EXERCISE INSTRUCTIONS | Set down, word for word, the line with "conecta estudantes ao futuro" and the lines after it through the final line of the data below, without pictures.

EXCERPTED DATA |
******************************
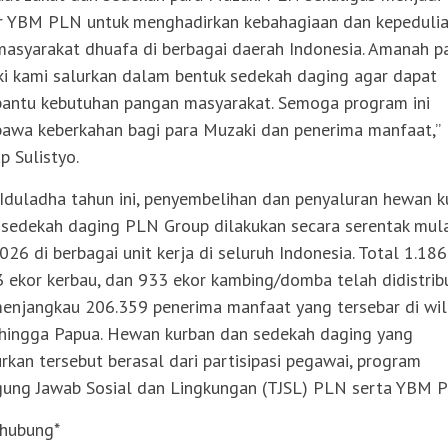
ar YBM PLN untuk menghadirkan kebahagiaan dan kepeduli
masyarakat dhuafa di berbagai daerah Indonesia. Amanah p
i kami salurkan dalam bentuk sedekah daging agar dapat
ntu kebutuhan pangan masyarakat. Semoga program ini
wa keberkahan bagi para Muzaki dan penerima manfaat,”
p Sulistyo.
Iduladha tahun ini, penyembelihan dan penyaluran hewan k
 sedekah daging PLN Group dilakukan secara serentak mula
026 di berbagai unit kerja di seluruh Indonesia. Total 1.186
 3 ekor kerbau, dan 933 ekor kambing/domba telah didistrib
enjangkau 206.359 penerima manfaat yang tersebar di wi
hingga Papua. Hewan kurban dan sedekah daging yang
urkan tersebut berasal dari partisipasi pegawai, program
ung Jawab Sosial dan Lingkungan (TJSL) PLN serta YBM 
hubung*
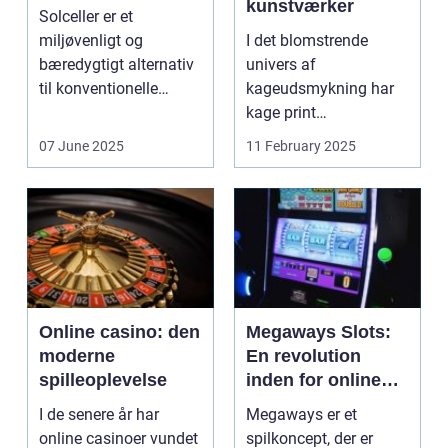
kunstværker
Solceller er et
miljøvenligt og
I det blomstrende
bæredygtigt alternativ
univers af
til konventionelle
kageudsmykning har
energikilder....
kage print
revolutioneret måden,
07 June 2025
11 February 2025
hvorpå ...
Online casino: den
Megaways Slots:
moderne
En revolution
spilleoplevelse
inden for online
spilleautomater
I de senere år har
Megaways er et
online casinoer vundet
spilkoncept, der er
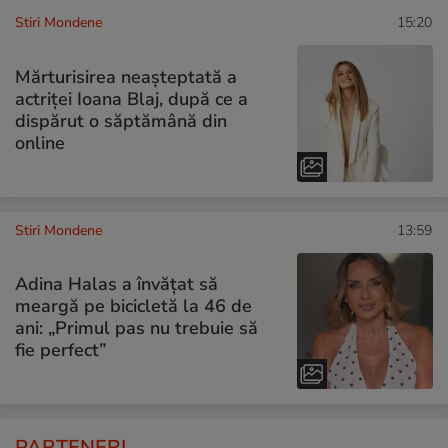
Stiri Mondene
15:20
Mărturisirea neașteptată a
actriței Ioana Blaj, după ce a
dispărut o săptămână din
online
Stiri Mondene
13:59
Adina Halas a învățat să
meargă pe bicicletă la 46 de
ani: „Primul pas nu trebuie să
fie perfect”
PARTENERI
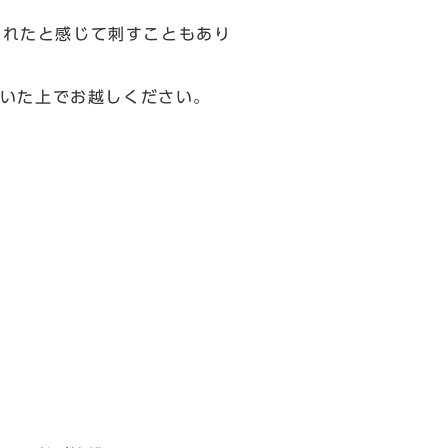
されたと感じて刺すこともあり
いた上でお越しください。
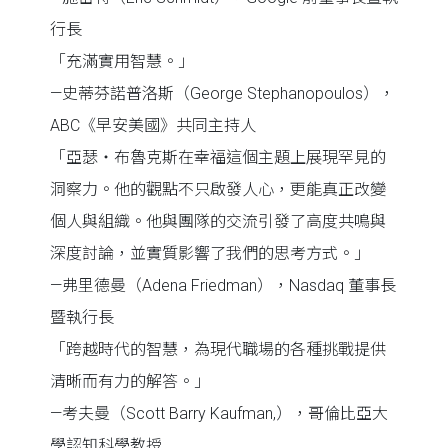
行長
「充滿實用智慧。」
—史蒂芬諾普洛斯（George Stephanopoulos），
ABC《早安美國》共同主持人
「亞瑟・布魯克斯在幸福這個主題上展現罕見的
洞察力。他的觀點不只啟發人心，更能真正改變
個人與組織。他與團隊的交流引發了高度共鳴與
深度討論，並實質影響了我們的思考方式。」
—弗里德曼（Adena Friedman），Nasdaq 董事長
暨執行長
「跨越時代的智慧，為現代職場的各種挑戰提供
清晰而有力的解答。」
—考夫曼（Scott Barry Kaufman,），哥倫比亞大
學認知科學教授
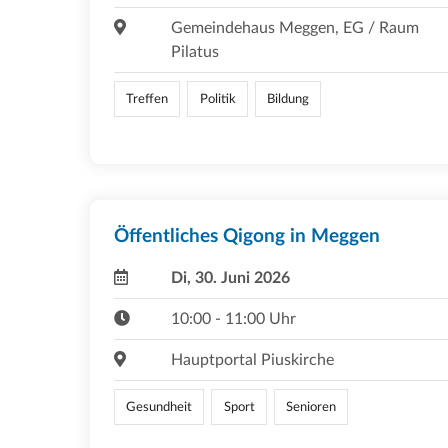
Gemeindehaus Meggen, EG / Raum
Pilatus
Treffen
Politik
Bildung
Öffentliches Qigong in Meggen
Di, 30. Juni 2026
10:00 - 11:00 Uhr
Hauptportal Piuskirche
Gesundheit
Sport
Senioren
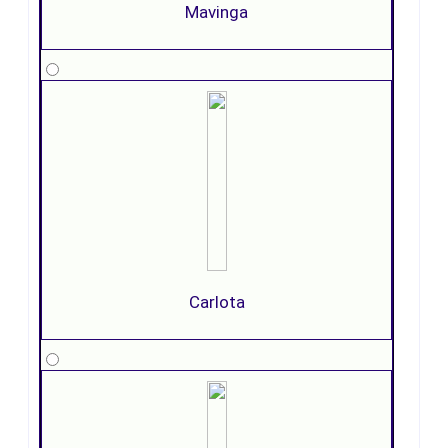
Mavinga
Carlota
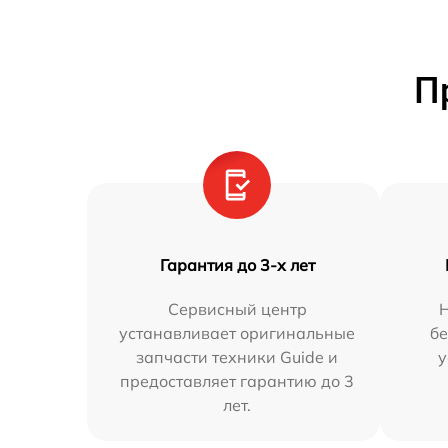
П
Гарантия до 3-х лет
Сервисный центр
устанавливает оригинальные
бе
запчасти техники Guide и
у
предоставляет гарантию до 3
лет.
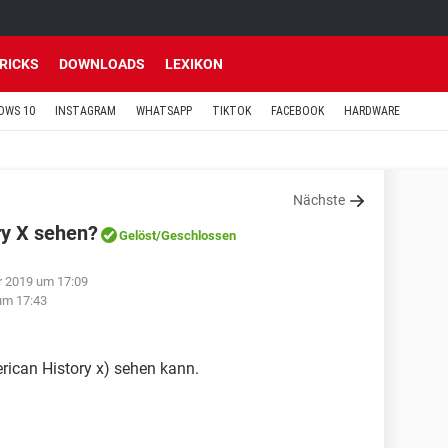
TRICKS
DOWNLOADS
LEXIKON
OWS 10
INSTAGRAM
WHATSAPP
TIKTOK
FACEBOOK
HARDWARE
Nächste
ry X sehen?
Gelöst
/Geschlossen
r 2019 um 17:09
um 17:43
rican History x) sehen kann.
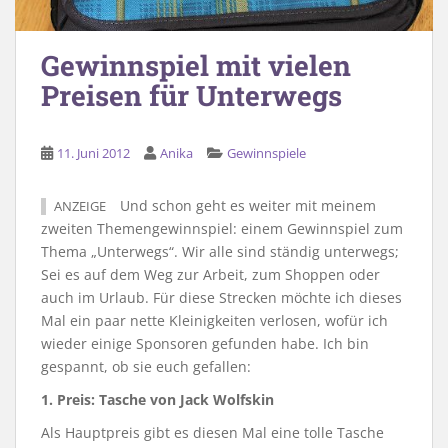
Gewinnspiel mit vielen
Preisen für Unterwegs
11. Juni 2012
Anika
Gewinnspiele
Und schon geht es weiter mit meinem
ANZEIGE
zweiten Themengewinnspiel: einem Gewinnspiel zum
Thema „Unterwegs“. Wir alle sind ständig unterwegs;
Sei es auf dem Weg zur Arbeit, zum Shoppen oder
auch im Urlaub. Für diese Strecken möchte ich dieses
Mal ein paar nette Kleinigkeiten verlosen, wofür ich
wieder einige Sponsoren gefunden habe. Ich bin
gespannt, ob sie euch gefallen:
1. Preis:
Tasche von Jack Wolfskin
Als Hauptpreis gibt es diesen Mal eine tolle Tasche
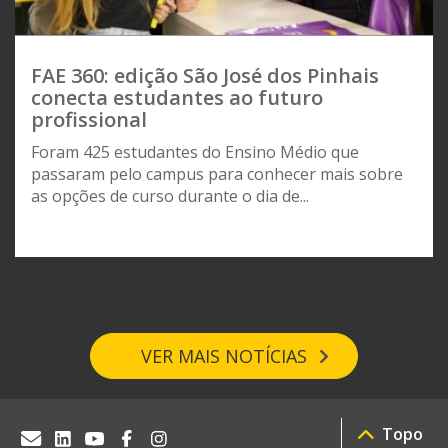
FAE 360: edição São José dos Pinhais
conecta estudantes ao futuro
profissional
Foram 425 estudantes do Ensino Médio que
passaram pelo campus para conhecer mais sobre
as opções de curso durante o dia de...
VER MAIS NOTÍCIAS
Topo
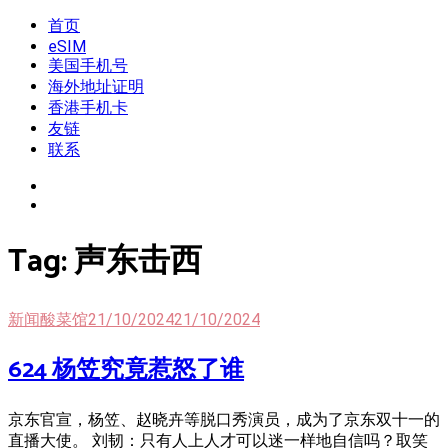
Skip
首页
我是王掌柜
新闻酸菜馆|极客电台|自媒体联盟
to
eSIM
content
美国手机号
海外地址证明
香港手机卡
友链
联系
Tag:
声东击西
新闻酸菜馆
21/10/2024
21/10/2024
624 杨笠究竟惹怒了谁
京东官宣，杨笠、赵晓卉等脱口秀演员，成为了京东双十一的
直播大使。 刘韧：只有人上人才可以迷一样地自信吗？取笑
******************************
ANSWER BELOW |
conecta estudantes ao futuro
profissional
Foram 425 estudantes do Ensino Médio que
passaram pelo campus para conhecer mais sobre
as opções de curso durante o dia de...
VER MAIS NOTÍCIAS
Topo
Skip
首页
我是王掌柜
新闻酸菜馆|极客电台|自媒体联盟
to
eSIM
content
美国手机号
海外地址证明
香港手机卡
友链
联系
Tag:
声东击西
新闻酸菜馆
21/10/2024
21/10/2024
624 杨笠究竟惹怒了谁
京东官宣，杨笠、赵晓卉等脱口秀演员，成为了京东双十一的
直播大使。 刘韧：只有人上人才可以迷一样地自信吗？取笑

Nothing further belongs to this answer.